JOMBANG – Belum genap setahun dibangun, pagar tematik di ruang terbuka hijau (RTH) Desa Ceweng sudah rusak. Selain pagar di ujung utara ambrol, pada bagian pintu masuk kendaraan juga rusak. Hingga kemarin (24/6) belum diketahui pasti penyebab kerusakan pagar ini.
Pantauan di lokasi, tak kurang dari dua meter tembok yang dikerjakan setengah jadi ini kondisinya ambrol di bagian ujung. Potongan tembok yang ambrol, terlihat jatuh ke rerumputan. Sementara bagian dalam tembok terlihat hancur dan makin rontok. Di dalam pagar, beberapa truk besar masih terlihat diparkir.

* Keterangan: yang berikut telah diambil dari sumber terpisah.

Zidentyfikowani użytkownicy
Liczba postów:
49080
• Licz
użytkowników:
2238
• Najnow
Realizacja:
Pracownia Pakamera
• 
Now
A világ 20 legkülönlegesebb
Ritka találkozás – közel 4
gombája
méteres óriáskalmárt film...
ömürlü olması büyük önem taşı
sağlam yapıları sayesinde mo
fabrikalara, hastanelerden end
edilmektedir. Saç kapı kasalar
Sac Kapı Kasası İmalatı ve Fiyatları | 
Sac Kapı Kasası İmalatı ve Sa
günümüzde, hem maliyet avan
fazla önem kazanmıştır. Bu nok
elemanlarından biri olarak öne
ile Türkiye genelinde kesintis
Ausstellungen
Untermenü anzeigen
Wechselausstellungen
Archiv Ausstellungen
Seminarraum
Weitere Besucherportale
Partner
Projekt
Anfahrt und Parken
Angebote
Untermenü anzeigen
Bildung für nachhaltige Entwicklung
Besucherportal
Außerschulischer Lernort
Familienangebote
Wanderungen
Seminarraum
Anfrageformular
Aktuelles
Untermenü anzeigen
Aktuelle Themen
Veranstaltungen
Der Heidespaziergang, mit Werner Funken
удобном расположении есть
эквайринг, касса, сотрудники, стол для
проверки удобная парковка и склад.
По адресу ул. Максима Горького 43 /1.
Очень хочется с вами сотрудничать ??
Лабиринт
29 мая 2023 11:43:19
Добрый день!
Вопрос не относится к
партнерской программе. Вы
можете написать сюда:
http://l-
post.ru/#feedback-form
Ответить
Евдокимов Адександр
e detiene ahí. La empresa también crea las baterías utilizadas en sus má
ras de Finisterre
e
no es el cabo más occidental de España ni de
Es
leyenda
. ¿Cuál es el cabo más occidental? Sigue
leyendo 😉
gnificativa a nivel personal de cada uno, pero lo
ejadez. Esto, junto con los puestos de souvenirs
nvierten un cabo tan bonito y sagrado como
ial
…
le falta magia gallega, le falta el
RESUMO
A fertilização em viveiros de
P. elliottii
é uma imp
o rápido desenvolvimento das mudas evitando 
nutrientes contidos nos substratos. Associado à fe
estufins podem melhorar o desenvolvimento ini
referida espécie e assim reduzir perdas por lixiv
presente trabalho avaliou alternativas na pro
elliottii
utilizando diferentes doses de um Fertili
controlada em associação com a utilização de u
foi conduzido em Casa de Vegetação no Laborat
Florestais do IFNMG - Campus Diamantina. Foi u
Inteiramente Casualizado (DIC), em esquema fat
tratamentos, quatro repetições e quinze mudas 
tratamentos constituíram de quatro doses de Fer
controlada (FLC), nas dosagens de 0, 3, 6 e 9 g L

Ada 5-6 truk besar tak bertuan.
“Sudah dua mingguan ini ambrol, tahunya juga pagi waktu lewat tiba-tiba sudah rusak begitu,” ucap Mariyono, 50 salah seorang warga di lokasi. Ia mengaku tak tahu pasti penyebab kerusakan tembok tematik itu. Namun jika dilihat dari lokasinya, diperkirakan kerusakannya akibat tertabrak benda keras. “Ya mungkin kesenggol truk, karena masih ada truk parkir di situ setiap hari,” lanjutnya.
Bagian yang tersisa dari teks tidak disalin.